The drive above $126,000 in early October now appears to match an ‘upthrust’ within the pattern. That move often marks a final stretch of enthusiasm before the market tips into weakness. When Bitcoin then slipped below $110,000, price action entered the markdown stage, where supply pushes the market lower.
Under that framework, the pattern suggests a $86,000 drawdown. Traders kept this level in view as volatility increased through the week. It led many to ask a straightforward question: Is this a short reset or the start of a more profound cycle shift?
CryptoQuant noted that support levels above the spot no longer remain. Several important metrics now sit overhead, including multiple realized-price bands that previously helped stabilize pullbacks.
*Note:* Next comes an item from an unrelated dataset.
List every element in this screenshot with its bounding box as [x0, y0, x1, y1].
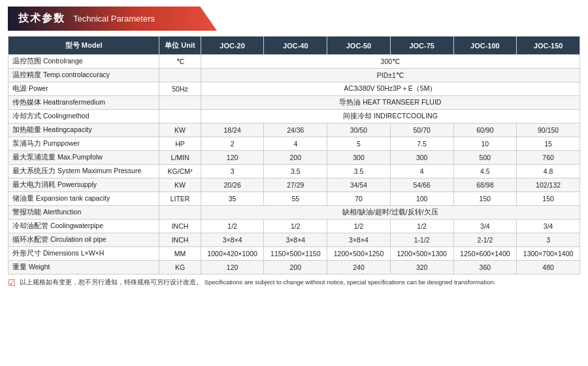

Some analysts pointed to areas where the trend still holds. CryptoQuant’s Ki Young Ju noted that Bitcoin maintains a broader structural uptrend while trading above $94,000, the average cost for mid-term holders. A clean break below that figure could open the door to more pressure.
Bitwise CEO Hunter Horsley noted that Bitcoin may have already spent six months in an internal bear stretch and could be nearing the end of that period, with long-term fundamentals still in place.
Bitcoin moved near $102,000 earlier in the morning before sliding toward $95,900. Traders watched realized-price bands, moving averages, and liquidity zones closely as the market searched for direction.
Bitcoin continues to lose ground as major support zones shift into resistance, and deeper levels near $87,000 and $74,000 draw the attention of traders. Analysts track weakening market structure while key realized-price groups stay above spot. Traders may watch $94,000 closely as a critical line for trend strength.